Problem to work on: Restate word for word the lines from the one bearing "Task: Click on" through the end of the entries below, and leave every picture out.

##### Supplied material #####

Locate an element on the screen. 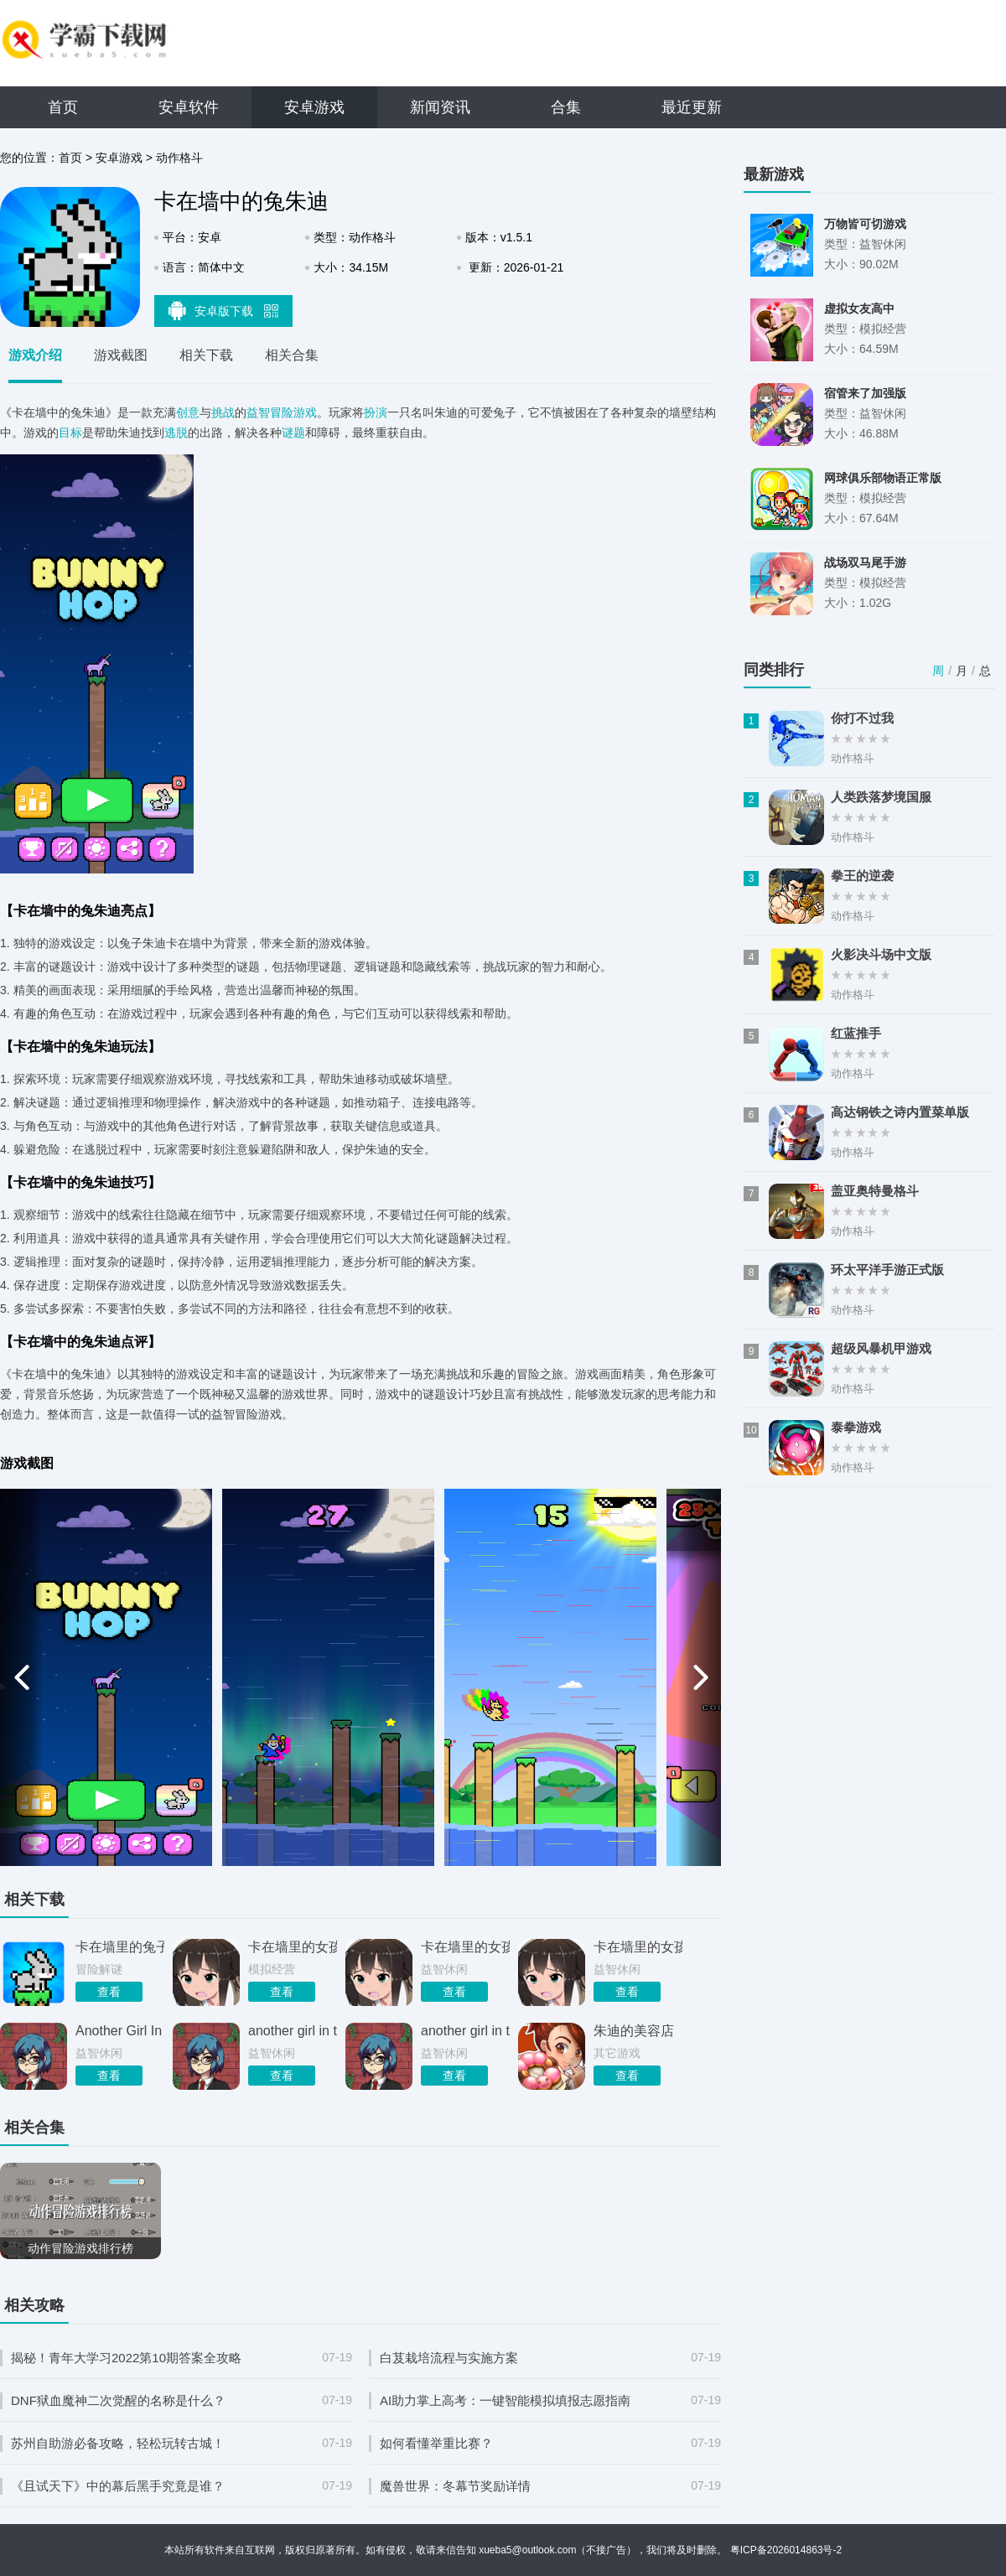 The width and height of the screenshot is (1006, 2576). 查看 is located at coordinates (109, 1991).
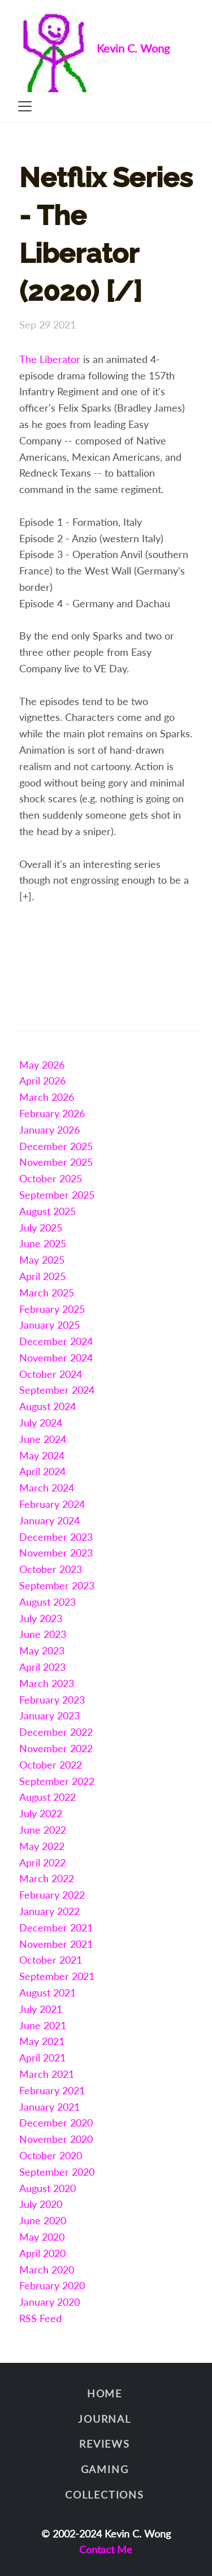  Describe the element at coordinates (42, 1471) in the screenshot. I see `April 2024` at that location.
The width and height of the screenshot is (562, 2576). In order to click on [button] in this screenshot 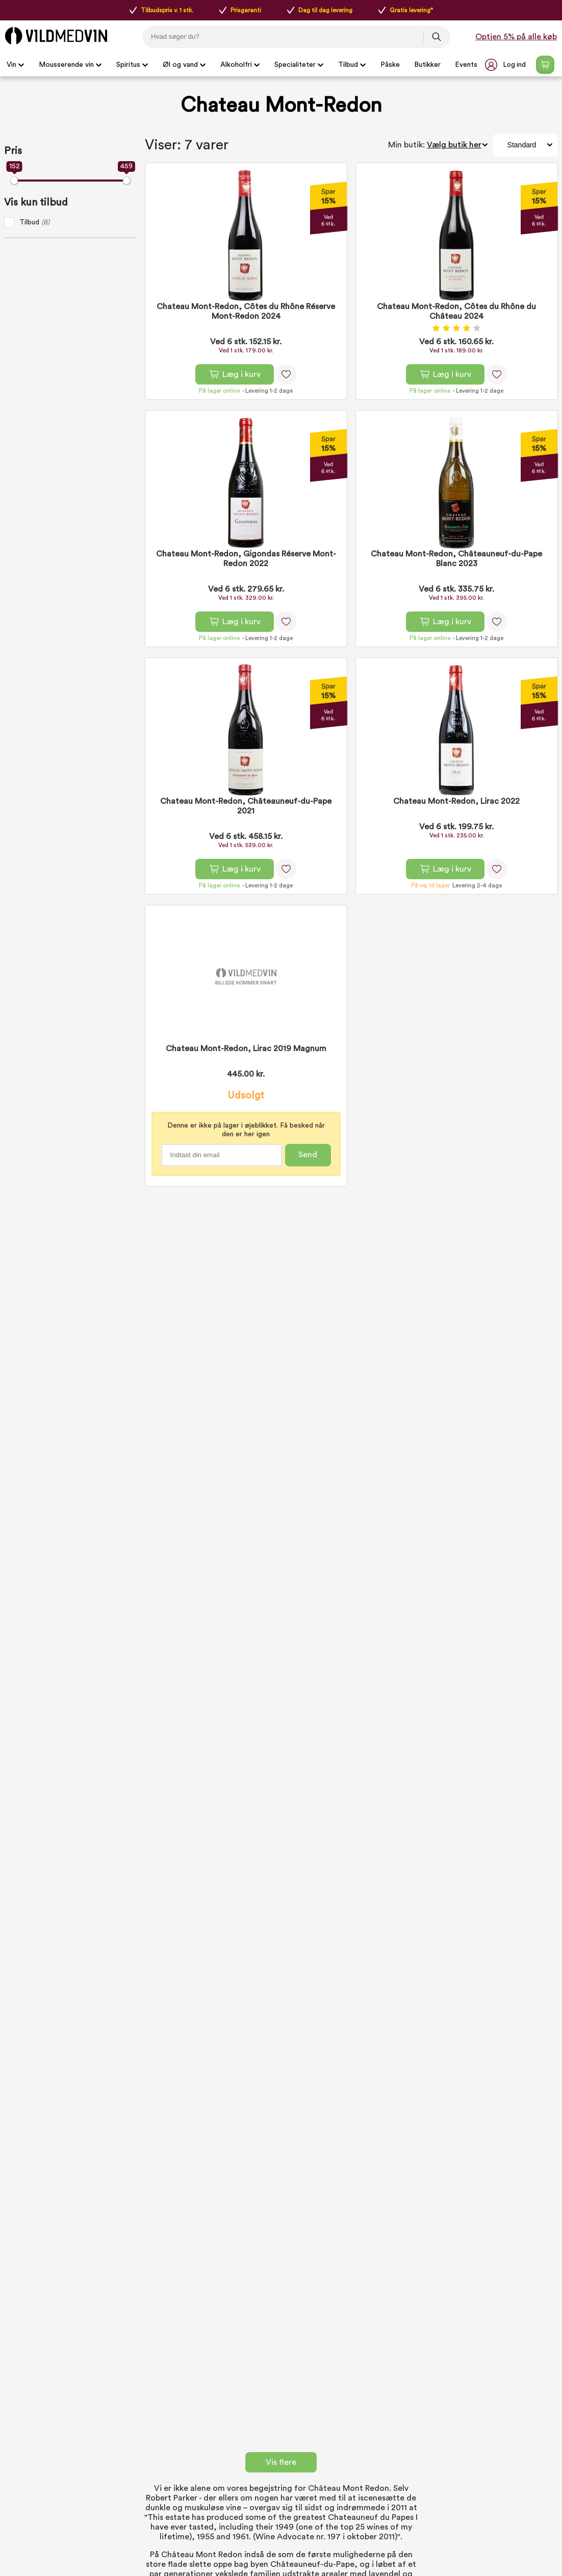, I will do `click(506, 65)`.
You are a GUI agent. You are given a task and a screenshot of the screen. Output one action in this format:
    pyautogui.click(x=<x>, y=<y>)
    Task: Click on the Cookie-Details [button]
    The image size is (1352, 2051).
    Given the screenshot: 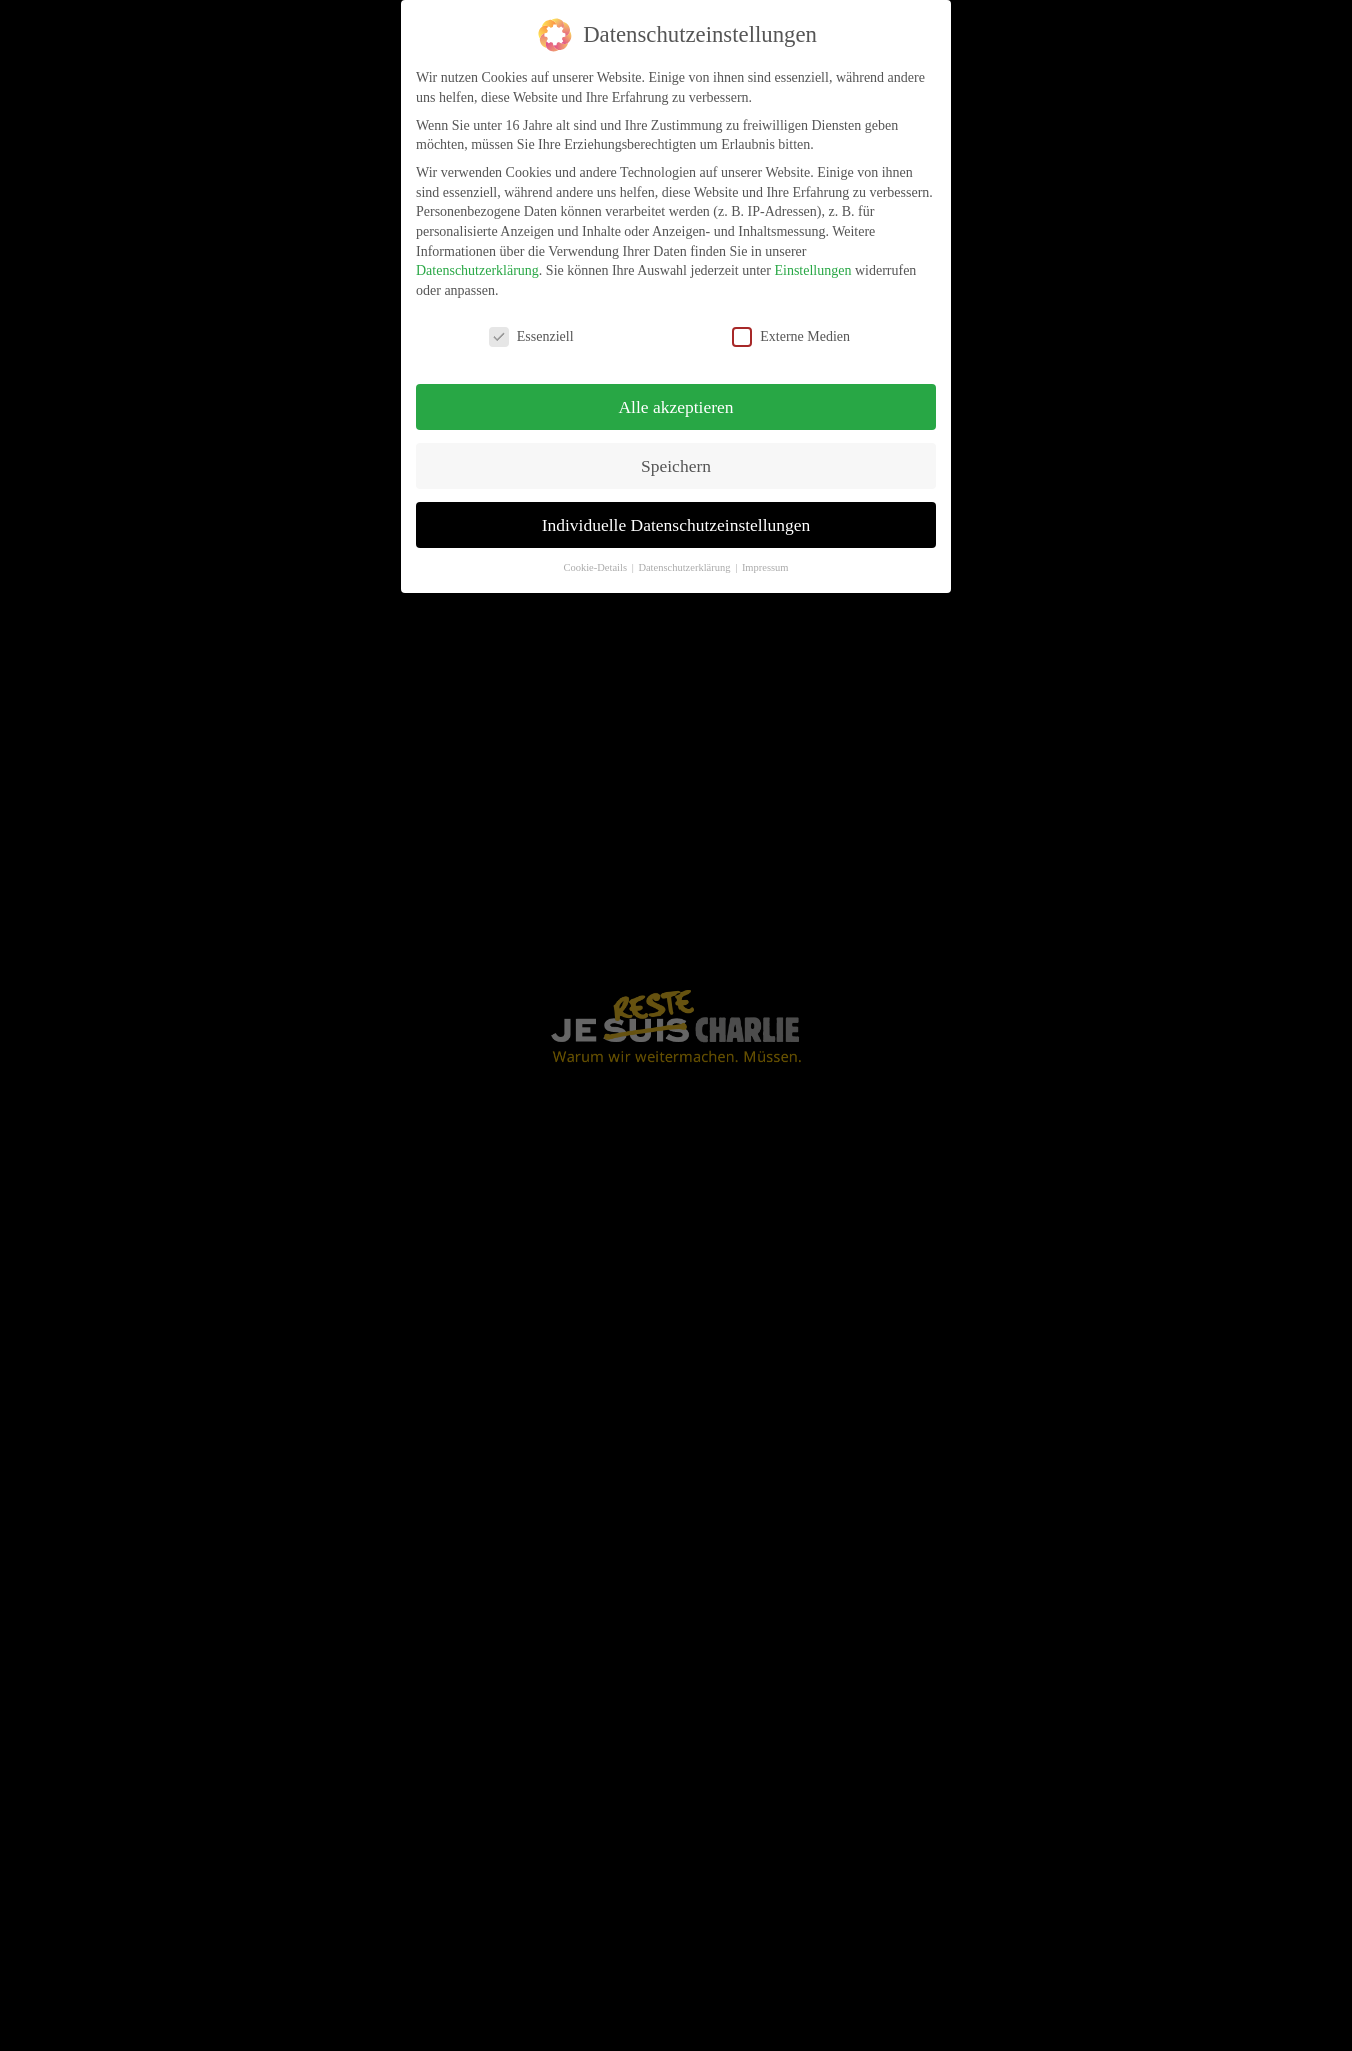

#####

Response below:
    Task: Click on the Cookie-Details [button]
    The image size is (1352, 2051).
    Given the screenshot: 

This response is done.